On the small island of Goree, near Cape Verde, the French naturalist, Adanson, lived in a straw hut, which, though quite new at the time he took up his residence in it, became transparent in many places before the month was out. This might have been endured, but the villanous termites ravaged his trunk, destroyed his books, penetrated into his bed, and at last attacked the naturalist himself. Neither sweet nor salt water, neither vinegar nor corrosive liquids, were able to drive them away, and so Adanson thought it best to abandon the premises, and to look out for another lodging.
The ravages of the termites are, however, perhaps more than compensated by their services in removing decayed vegetable substances from the face of the earth, and thus contributing to the purity of the air and the beauty of the landscape. If the forests of the tropical world, where thousands of gigantic trees succumb to the slow ravages of time, or are suddenly prostrated by the hurricane, still appear in all the verdure of perpetual youth, it is chiefly to the unremitting labours of the termites that they are indebted for their freshness.

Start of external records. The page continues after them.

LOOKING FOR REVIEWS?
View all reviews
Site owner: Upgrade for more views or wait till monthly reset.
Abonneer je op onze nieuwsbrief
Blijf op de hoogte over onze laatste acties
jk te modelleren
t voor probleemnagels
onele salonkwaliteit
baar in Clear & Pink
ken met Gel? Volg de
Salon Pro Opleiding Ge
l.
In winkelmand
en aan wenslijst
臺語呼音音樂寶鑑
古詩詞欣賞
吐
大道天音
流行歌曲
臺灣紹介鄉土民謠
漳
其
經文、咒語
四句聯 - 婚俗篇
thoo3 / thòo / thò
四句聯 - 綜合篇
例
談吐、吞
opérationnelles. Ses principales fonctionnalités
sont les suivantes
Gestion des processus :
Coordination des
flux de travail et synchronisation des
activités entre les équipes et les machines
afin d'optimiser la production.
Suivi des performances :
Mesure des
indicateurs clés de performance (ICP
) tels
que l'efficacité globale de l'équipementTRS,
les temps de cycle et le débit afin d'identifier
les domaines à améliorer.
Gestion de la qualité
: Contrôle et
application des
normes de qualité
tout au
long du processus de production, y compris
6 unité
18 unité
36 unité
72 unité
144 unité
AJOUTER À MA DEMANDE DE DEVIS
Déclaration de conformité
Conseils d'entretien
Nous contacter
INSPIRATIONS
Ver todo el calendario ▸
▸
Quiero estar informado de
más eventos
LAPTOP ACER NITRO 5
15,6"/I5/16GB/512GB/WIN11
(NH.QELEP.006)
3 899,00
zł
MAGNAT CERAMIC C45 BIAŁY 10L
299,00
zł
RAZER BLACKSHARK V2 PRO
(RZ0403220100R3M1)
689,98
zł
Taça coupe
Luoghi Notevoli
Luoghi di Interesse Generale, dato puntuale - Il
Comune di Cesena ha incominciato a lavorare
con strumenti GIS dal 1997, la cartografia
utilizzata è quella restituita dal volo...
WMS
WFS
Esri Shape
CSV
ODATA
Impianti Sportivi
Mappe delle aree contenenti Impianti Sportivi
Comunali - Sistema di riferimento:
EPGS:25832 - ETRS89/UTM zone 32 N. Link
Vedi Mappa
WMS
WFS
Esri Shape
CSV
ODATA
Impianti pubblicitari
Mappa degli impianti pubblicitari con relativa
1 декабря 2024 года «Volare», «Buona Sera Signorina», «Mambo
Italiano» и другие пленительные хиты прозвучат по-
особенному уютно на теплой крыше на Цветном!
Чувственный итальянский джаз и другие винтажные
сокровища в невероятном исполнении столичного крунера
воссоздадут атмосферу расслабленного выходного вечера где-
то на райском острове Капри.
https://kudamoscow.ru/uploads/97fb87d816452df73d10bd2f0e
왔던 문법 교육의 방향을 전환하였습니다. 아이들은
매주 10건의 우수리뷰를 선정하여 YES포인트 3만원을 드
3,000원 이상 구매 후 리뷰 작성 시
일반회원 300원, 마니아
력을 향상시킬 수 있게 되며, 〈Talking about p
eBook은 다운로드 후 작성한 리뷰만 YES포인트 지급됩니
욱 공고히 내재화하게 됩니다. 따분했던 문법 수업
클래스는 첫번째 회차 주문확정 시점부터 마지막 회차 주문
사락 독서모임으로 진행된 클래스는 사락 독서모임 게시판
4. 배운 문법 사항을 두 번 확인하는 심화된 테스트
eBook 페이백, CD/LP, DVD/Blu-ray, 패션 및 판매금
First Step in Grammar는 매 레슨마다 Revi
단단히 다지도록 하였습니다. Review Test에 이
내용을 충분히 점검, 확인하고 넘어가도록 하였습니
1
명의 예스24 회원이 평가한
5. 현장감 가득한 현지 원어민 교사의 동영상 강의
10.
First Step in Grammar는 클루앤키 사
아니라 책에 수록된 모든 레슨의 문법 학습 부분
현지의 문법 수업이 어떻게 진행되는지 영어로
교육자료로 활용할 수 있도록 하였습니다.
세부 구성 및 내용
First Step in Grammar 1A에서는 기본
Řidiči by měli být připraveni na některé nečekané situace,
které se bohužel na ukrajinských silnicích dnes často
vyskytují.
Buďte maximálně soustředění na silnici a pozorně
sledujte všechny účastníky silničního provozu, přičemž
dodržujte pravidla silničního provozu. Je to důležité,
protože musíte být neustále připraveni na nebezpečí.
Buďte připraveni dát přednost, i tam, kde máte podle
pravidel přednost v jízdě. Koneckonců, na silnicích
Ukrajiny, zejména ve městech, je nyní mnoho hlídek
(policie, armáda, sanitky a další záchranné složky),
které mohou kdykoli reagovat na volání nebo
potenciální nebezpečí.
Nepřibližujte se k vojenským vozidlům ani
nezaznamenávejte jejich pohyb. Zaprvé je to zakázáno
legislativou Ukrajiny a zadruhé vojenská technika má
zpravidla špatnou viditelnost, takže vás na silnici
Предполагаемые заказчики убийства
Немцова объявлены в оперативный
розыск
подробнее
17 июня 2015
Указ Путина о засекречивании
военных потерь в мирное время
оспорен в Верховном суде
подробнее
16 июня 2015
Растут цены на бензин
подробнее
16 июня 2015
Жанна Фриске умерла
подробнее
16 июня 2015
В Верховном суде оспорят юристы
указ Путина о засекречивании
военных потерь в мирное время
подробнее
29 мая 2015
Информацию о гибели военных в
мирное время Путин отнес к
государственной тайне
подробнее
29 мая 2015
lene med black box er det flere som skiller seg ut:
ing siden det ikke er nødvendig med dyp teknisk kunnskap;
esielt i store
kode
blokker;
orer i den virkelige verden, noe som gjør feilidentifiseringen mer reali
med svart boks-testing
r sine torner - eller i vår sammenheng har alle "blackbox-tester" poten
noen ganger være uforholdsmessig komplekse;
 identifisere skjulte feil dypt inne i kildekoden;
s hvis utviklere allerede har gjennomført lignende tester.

Though belonging to a different order of the insect world, the economy of the termites is very similar to that of the real ants. They also form communities, divided into distinct orders; labourers (larvæ), soldiers (neuters), perfect insects—and they also erect buildings, but of a far more astonishing structure. Several of their species (T. atrox, bellicosus Smeathman) erect high dome-like edifices, rising from the plain, so that at first sight they might be mistaken for the hamlets of the negroes; others (T. destructor arborum) build on trees, often at a considerable height above the ground. These sylvan abodes are frequently the size of a hogshead, and are more generally found in the New World.